Organizations applying DevOps to security are not looking at IT groups separately as the database team and the application team; rather they see everything as the delivery team. It’s also a team that works together that deliver security services for customers.
Application, database, network and endpoint security have traditionally been segregated, and you can see how that is built into the tools. DevOps is about bringing these pieces together and integrating operations because it’s about implementing security starting at the top of the value chain—the customers. Ultimately, we look at the value we’re delivering for the customers with security and really making sure we are inserting it into the front of the pipeline. Leading DevOps shops integrate security upfront when building the next big product, feature or service for external or internal users.
There are several different models of organizational structure used to insert security into the software development life cycle. Most make sure it is an integral part of everything that gets released. But the point is that it needs to be integrated. It needs to be a living part of everything an organization is doing.
One effective choice is make sure DevOps engineers are focused on the standardization of the network and the application.
For example, look at locks. Most of the time, developers are keeping all passwords in locks. As a DevOps team, we’re sharing locks. That means that all credentials, even credit card information, can be exposed. Before we release the features, we need to think about security and remove passwords and credit card details.

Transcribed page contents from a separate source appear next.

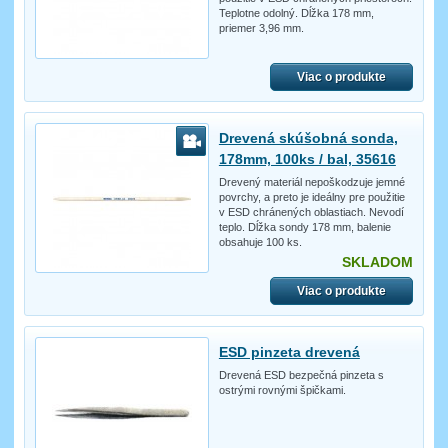
Teplotne odolný. Dĺžka 178 mm,
priemer 3,96 mm.
Viac o produkte
Drevená skúšobná sonda,
178mm, 100ks / bal, 35616
Drevený materiál nepoškodzuje jemné
povrchy, a preto je ideálny pre použitie
v ESD chránených oblastiach. Nevodí
teplo. Dĺžka sondy 178 mm, balenie
obsahuje 100 ks.
SKLADOM
Viac o produkte
ESD pinzeta drevená
Drevená ESD bezpečná pinzeta s
ostrými rovnými špičkami.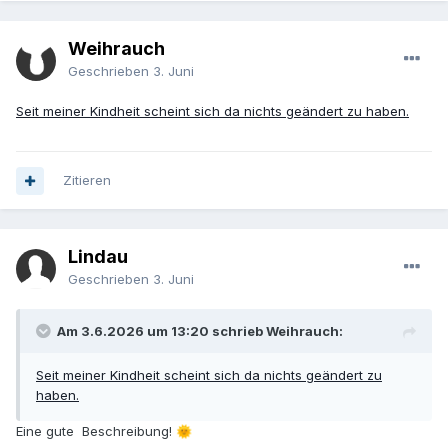
Weihrauch
Geschrieben
3. Juni
Seit meiner Kindheit scheint sich da nichts geändert zu haben.
Zitieren
Lindau
Geschrieben
3. Juni
Am 3.6.2026 um 13:20 schrieb Weihrauch:
Seit meiner Kindheit scheint sich da nichts geändert zu
haben.
Eine gute Beschreibung!
🌞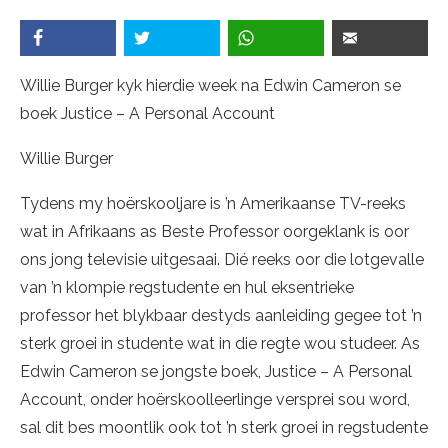
Willie Burger kyk hierdie week na Edwin Cameron se
boek Justice – A Personal Account
Willie Burger
Tydens my hoërskooljare is ’n Amerikaanse TV-reeks
wat in Afrikaans as Beste Professor oorgeklank is oor
ons jong televisie uitgesaai. Dié reeks oor die lotgevalle
van ’n klompie regstudente en hul eksentrieke
professor het blykbaar destyds aanleiding gegee tot ’n
sterk groei in studente wat in die regte wou studeer. As
Edwin Cameron se jongste boek, Justice – A Personal
Account, onder hoërskoolleerlinge versprei sou word,
sal dit bes moontlik ook tot ’n sterk groei in regstudente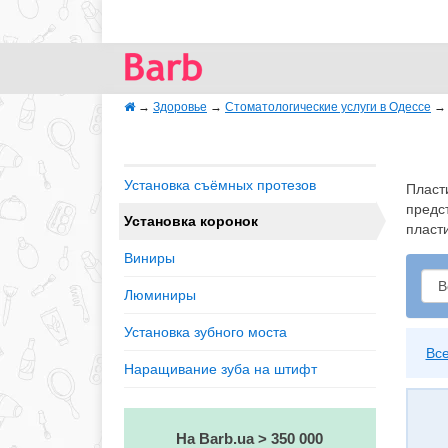
→
Здоровье
→
Стоматологические услуги в Одессе
Установка съёмных протезов
Пласт
предс
Установка коронок
пласт
Виниры
Люминиры
Установка зубного моста
Вс
Наращивание зуба на штифт
На Barb.ua > 350 000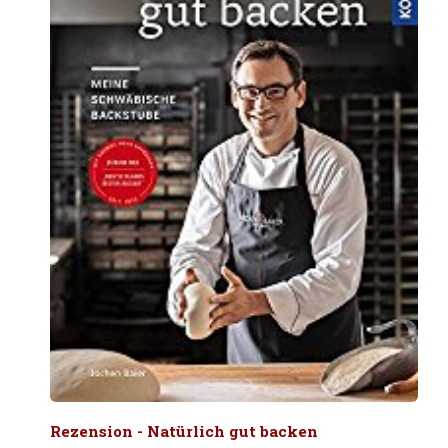
Rezension - Natürlich gut backen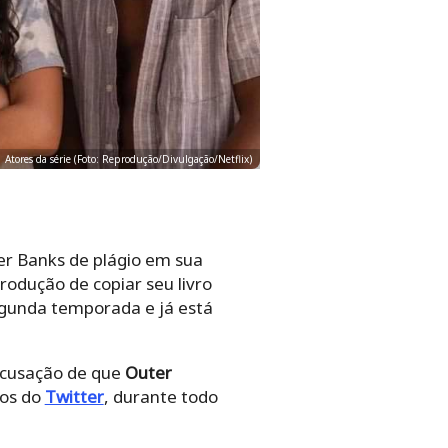
Atores da série (Foto: Reprodução/Divulgação/Netflix)
er Banks de plágio em sua
odução de copiar seu livro
segunda temporada e já está
acusação de que
Outer
dos do
Twitter
, durante todo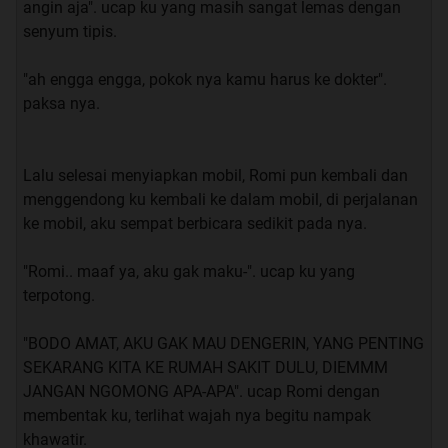
angin aja". ucap ku yang masih sangat lemas dengan
senyum tipis.
"ah engga engga, pokok nya kamu harus ke dokter".
paksa nya.
Lalu selesai menyiapkan mobil, Romi pun kembali dan
menggendong ku kembali ke dalam mobil, di perjalanan
ke mobil, aku sempat berbicara sedikit pada nya.
"Romi.. maaf ya, aku gak maku-". ucap ku yang
terpotong.
"BODO AMAT, AKU GAK MAU DENGERIN, YANG PENTING
SEKARANG KITA KE RUMAH SAKIT DULU, DIEMMM
JANGAN NGOMONG APA-APA". ucap Romi dengan
membentak ku, terlihat wajah nya begitu nampak
khawatir.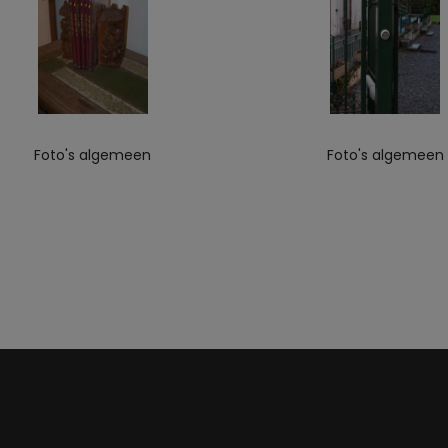
Foto's algemeen
Foto's algemeen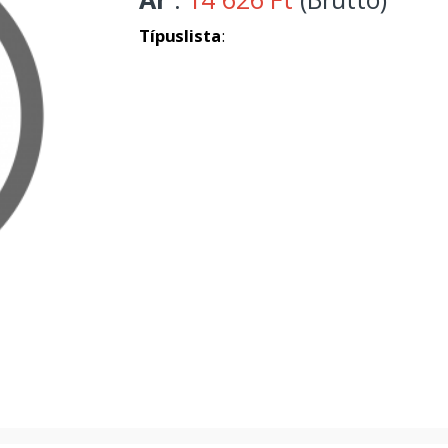
Típuslista
: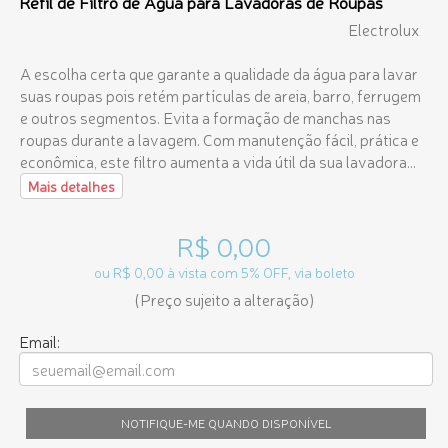
Refil de Filtro de Água para Lavadoras de Roupas
Electrolux
A escolha certa que garante a qualidade da água para lavar
suas roupas pois retém partículas de areia, barro, ferrugem
e outros segmentos. Evita a formação de manchas nas
roupas durante a lavagem. Com manutenção fácil, prática e
econômica, este filtro aumenta a vida útil da sua lavadora...
Mais detalhes
R$ 0,00
ou R$ 0,00 à vista com 5% OFF, via boleto
(Preço sujeito a alteração)
Email:
NOTIFIQUE-ME QUANDO DISPONÍVEL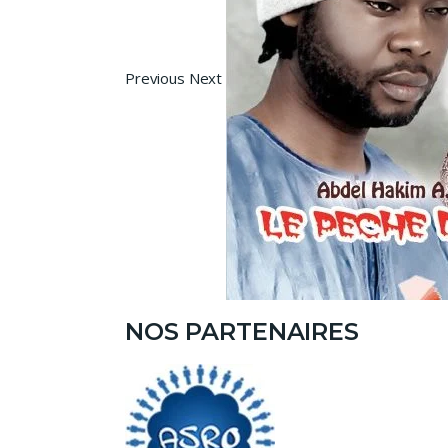
Previous Next
NOS PARTENAIRES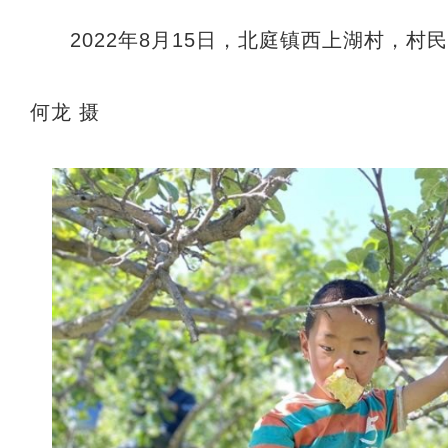
2022年8月15日，北庭镇西上湖村，
何龙 摄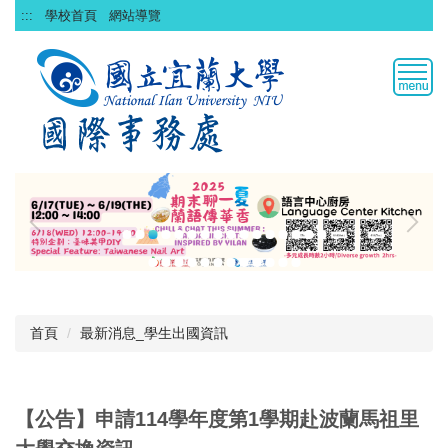
跳
:::
學校首頁
網站導覽
到
主
要
內
容
區
首頁
最新消息_學生出國資訊
【公告】申請114學年度第1學期赴波蘭馬祖里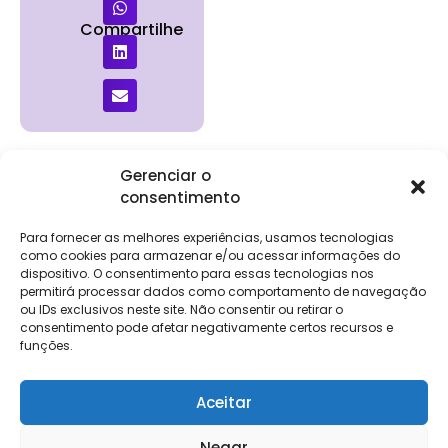
Compartilhe
Gerenciar o
consentimento
Institucional
Clientes
Para
Para
Keevo
Escritórios
Empresas
Sobre Nós
Contábeis
Login
Soluções
Para fornecer as melhores experiências, usamos tecnologias
Eventos
Holos
Trabalhe
como cookies para armazenar e/ou acessar informações do
DP e RH
NG Folha
dispositivo. O consentimento para essas tecnologias nos
Conosco
NG Essence
permitirá processar dados como comportamento de navegação
eKeep
Contato
ou IDs exclusivos neste site. Não consentir ou retirar o
Soluções
consentimento pode afetar negativamente certos recursos e
Relatório de
ERP
funções.
Alpha
Transparência
Salarial
FisCo
Aceitar
Negar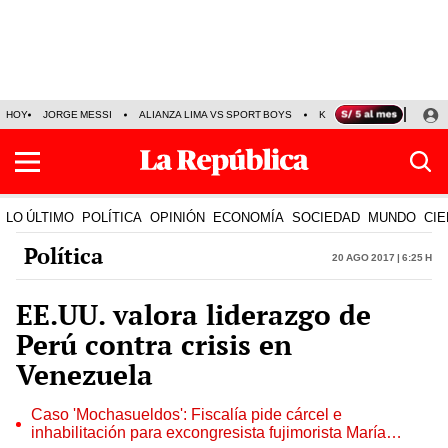
HOY
JORGE MESSI
ALIANZA LIMA VS SPORT BOYS
KENJI FUJIMORI
PRE
LO ÚLTIMO
POLÍTICA
OPINIÓN
ECONOMÍA
SOCIEDAD
MUNDO
CIE
Política
20 Ago 2017 | 6:25 h
EE.UU. valora liderazgo de
Perú contra crisis en
Venezuela
Caso 'Mochasueldos': Fiscalía pide cárcel e
inhabilitación para excongresista fujimorista María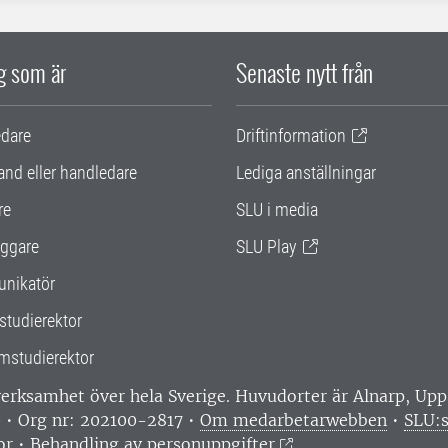
ig som är
Senaste nytt från
edare
Driftinformation
and eller handledare
Lediga anställningar
re
SLU i media
ggare
SLU Play
nikatör
studierektor
mstudierektor
 verksamhet över hela Sverige. Huvudorter är Alnarp, U
0 • Org nr: 202100-2817 •
Om medarbetarwebben
•
SLU:s
or
•
Behandling av personuppgifter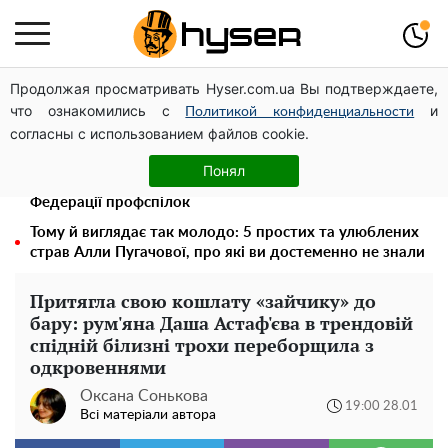
Продолжая просматривать Hyser.com.ua Вы подтверждаете,
Дрони із націнкою: Олександр Конотопський вивів
что ознакомились с
и
мільйони оборонного бюджету через фіктивну фірму в
Политикой конфиденциальности
согласны с использованием файлов cookie.
Естонії
Павло Прудніков та його дивовижна кар'єра від актора
Понял
у російському театрі до номінанта у керівники
Федерації профспілок
Тому й виглядає так молодо: 5 простих та улюблених
страв Алли Пугачової, про які ви достеменно не знали
Притягла свою кошлату «зайчику» до
бару: рум'яна Даша Астаф'єва в трендовій
спідній білизні трохи переборщила з
одкровеннями
Оксана Сонькова
19:00 28.01
Всі матеріали автора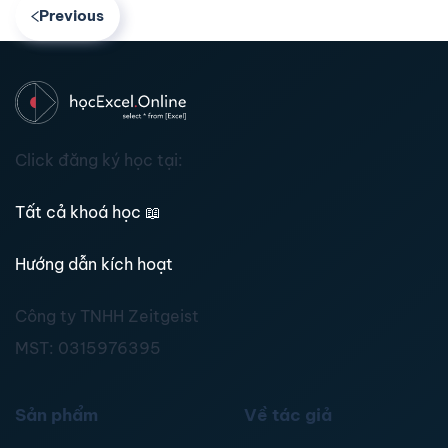
Previous
Click đăng ký học tại:
Tất cả khoá học
📖
Hướng dẫn kích hoạt
Công ty TNHH Zeitgeist
MST:
0315976395
Sản phẩm
Về tác giả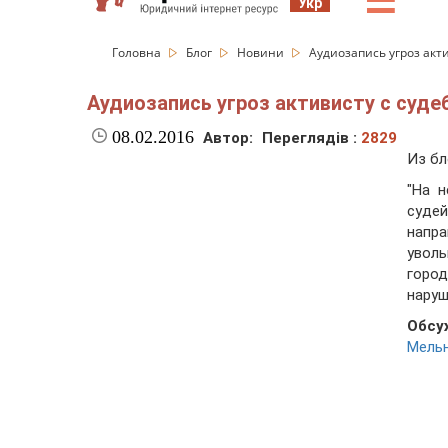
☰
Укр
Головна
Блог
Новини
Аудиозапись угроз акт
Аудиозапись угроз активисту с суд
08.02.2016
Автор:
Переглядів :
2829
Из бл
"На 
суде
напр
увол
горо
наруш
Обсу
Мель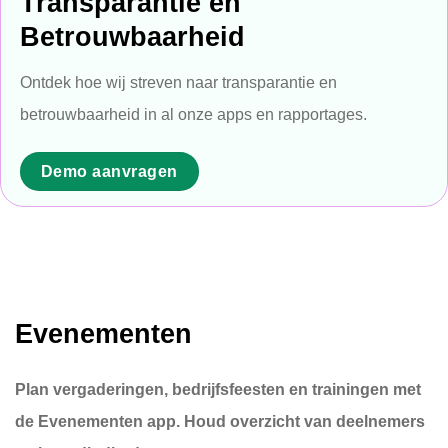
Transparantie en
Betrouwbaarheid
Ontdek hoe wij streven naar transparantie en
betrouwbaarheid in al onze apps en rapportages.
Demo aanvragen
Evenementen
Plan vergaderingen, bedrijfsfeesten en trainingen met
de Evenementen app. Houd overzicht van deelnemers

If you are going to embed security, it’s actually cheaper, more efficient and faster to do it in the DevOps team; otherwise, you have to train engineers in application, database or network teams on security or add an expert into those teams. But, if you add the security expert into the DevOps team, you could involve fewer people or simply additional people who are cross-trained.
When we talk about cost savings and cost reduction with our clients, we focus on two things. We look at the model that shows how the cost of finding defects goes up as the product is developed. If you can include quality from the beginning, you reduce cost of maintenance and cost of quality—that’s the first thing. The same is absolutely true of security—that’s the second thing.
When you’ve got an integrated SRE full-stack engineer working hand in hand with the development team, they’re thinking security, operational agility and maintainability of the system from the get-go, and they’re inserting those non-functional requirements and making sure they’re adhered to across the stack.
This method is not at the exclusion of having the application team run code tools on security on their applications. Rather, it is someone who is looking at all these pieces and making sure they’re being done correctly.
Ultimately, we’re producing a product that is not only functional, but actually operable in an efficient and effective way. It can’t break every minute, causing us to spend millions just to keep the darn thing alive. It works the same way with security.
Even if it’s operable, if we get hacked, the company has a massive data breach liability.
By having skilled engineers on the front line—particularly skilled DevOps engineers on the front line—you’ve got folks who are thinking in that full-stack mode about the security implications of the system’s operation and any issues they may see, making them more able to identify things that are potential threats.